YOUR GOAL:
Wherever the string "doux" shows up in the data below, copy the whole line.

Records drawn from a dataset:
+ + + + +

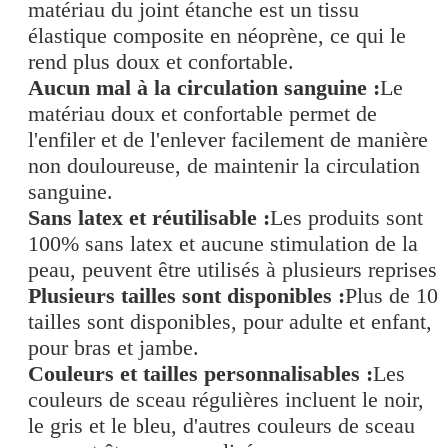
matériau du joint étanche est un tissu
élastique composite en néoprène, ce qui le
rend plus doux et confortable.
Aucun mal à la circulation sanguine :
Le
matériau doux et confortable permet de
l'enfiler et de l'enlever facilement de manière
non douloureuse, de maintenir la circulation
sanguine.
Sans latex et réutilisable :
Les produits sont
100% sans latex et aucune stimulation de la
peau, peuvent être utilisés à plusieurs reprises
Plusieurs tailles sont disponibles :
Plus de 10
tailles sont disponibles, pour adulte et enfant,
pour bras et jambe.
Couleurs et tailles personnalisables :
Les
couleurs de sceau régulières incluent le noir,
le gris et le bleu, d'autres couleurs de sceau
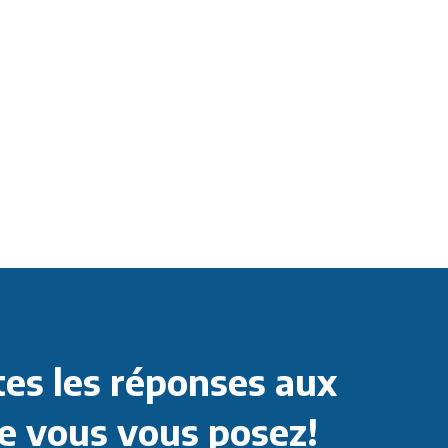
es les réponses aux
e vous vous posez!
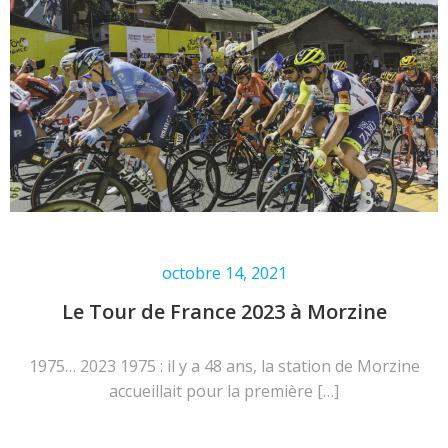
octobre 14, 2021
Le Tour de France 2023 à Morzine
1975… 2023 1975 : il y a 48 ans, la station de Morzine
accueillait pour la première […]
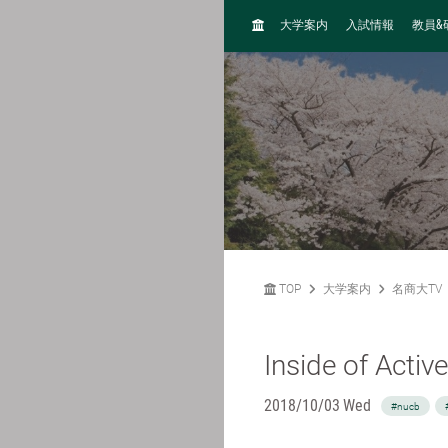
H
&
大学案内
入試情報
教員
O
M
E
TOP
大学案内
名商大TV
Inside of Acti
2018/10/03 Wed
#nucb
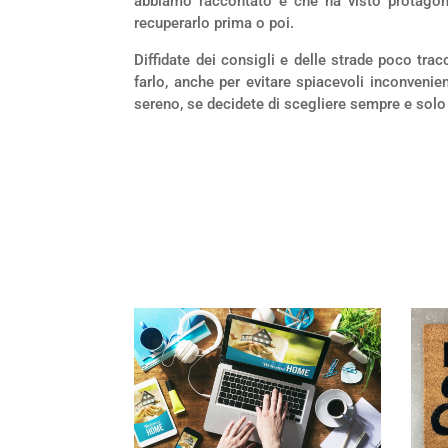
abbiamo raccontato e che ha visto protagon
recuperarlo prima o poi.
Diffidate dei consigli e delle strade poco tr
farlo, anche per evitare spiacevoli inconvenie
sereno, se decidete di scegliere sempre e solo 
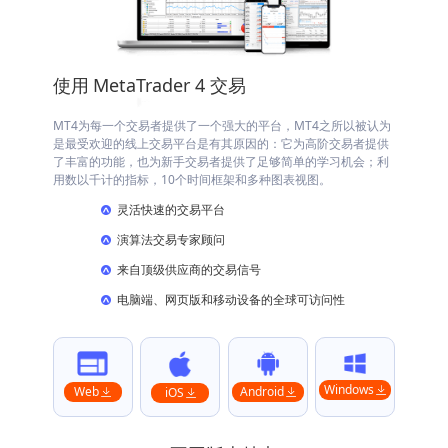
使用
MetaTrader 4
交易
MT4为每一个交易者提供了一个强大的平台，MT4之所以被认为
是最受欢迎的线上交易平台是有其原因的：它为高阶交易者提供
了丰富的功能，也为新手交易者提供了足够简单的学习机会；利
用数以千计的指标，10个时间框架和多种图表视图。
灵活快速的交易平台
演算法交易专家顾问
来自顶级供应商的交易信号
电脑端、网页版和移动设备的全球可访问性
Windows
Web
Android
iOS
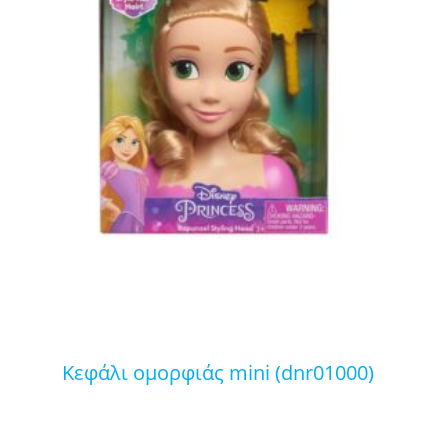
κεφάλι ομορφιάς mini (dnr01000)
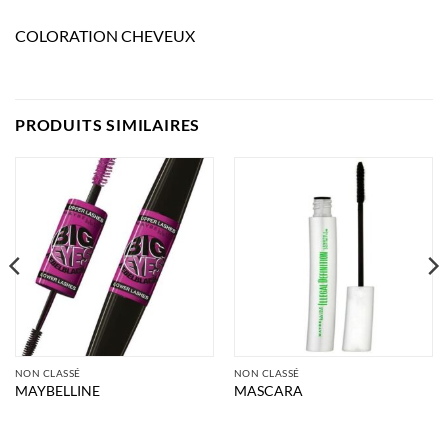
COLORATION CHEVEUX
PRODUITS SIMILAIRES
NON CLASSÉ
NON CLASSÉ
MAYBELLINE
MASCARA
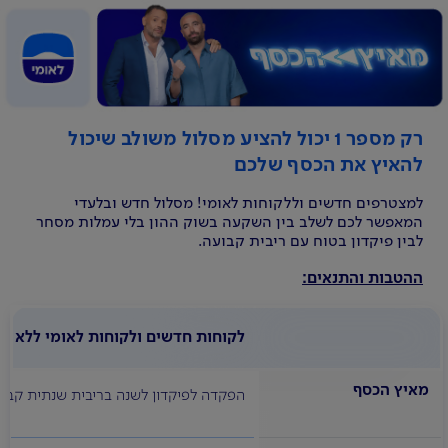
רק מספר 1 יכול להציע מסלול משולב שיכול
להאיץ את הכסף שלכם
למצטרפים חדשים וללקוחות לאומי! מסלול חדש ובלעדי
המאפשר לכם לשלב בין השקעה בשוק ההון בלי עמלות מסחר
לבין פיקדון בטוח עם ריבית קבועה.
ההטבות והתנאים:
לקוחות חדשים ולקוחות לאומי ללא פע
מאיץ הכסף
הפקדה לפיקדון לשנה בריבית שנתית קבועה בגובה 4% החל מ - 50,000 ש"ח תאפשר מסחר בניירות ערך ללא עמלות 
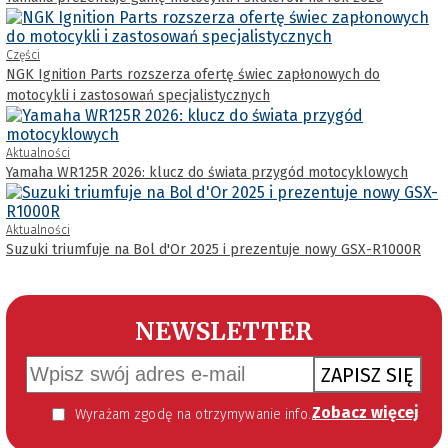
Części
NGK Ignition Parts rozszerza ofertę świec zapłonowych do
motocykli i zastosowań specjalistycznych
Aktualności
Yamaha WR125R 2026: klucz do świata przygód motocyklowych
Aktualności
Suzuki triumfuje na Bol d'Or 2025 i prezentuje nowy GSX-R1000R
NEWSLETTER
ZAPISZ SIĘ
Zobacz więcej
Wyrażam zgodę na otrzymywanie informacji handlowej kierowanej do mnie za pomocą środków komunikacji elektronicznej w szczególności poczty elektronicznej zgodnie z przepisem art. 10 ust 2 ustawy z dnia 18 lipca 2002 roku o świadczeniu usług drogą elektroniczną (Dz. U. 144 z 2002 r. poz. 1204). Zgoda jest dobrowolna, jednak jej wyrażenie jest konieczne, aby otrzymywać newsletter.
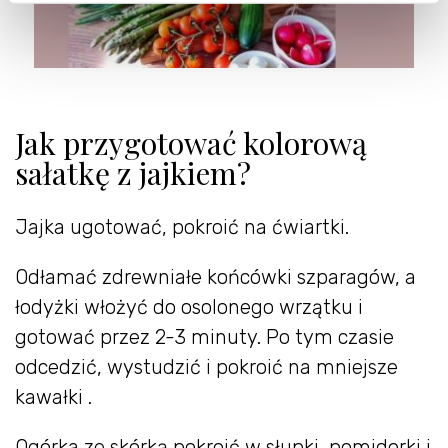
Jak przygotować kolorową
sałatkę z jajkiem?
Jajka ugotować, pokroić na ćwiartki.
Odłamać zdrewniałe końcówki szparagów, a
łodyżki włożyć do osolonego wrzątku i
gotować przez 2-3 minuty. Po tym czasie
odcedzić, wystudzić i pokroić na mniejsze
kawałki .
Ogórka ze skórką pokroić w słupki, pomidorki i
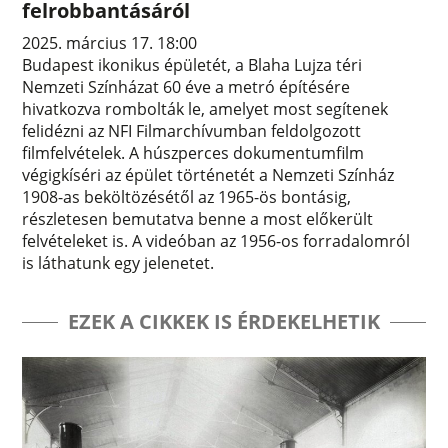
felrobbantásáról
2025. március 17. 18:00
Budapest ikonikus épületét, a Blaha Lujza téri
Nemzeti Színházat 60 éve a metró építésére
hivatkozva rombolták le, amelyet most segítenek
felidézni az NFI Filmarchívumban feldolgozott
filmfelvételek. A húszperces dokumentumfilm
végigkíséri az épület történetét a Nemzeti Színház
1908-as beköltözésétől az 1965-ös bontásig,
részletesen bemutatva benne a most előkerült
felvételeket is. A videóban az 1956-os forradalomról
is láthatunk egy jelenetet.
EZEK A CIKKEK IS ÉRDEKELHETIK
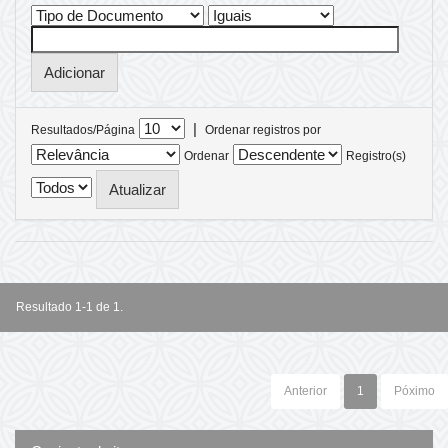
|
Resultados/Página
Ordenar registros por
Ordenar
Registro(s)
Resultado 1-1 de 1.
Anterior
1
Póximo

+ + + + +

RESPONSE BELOW:
rend plus doux et confortable.
matériau doux et confortable permet de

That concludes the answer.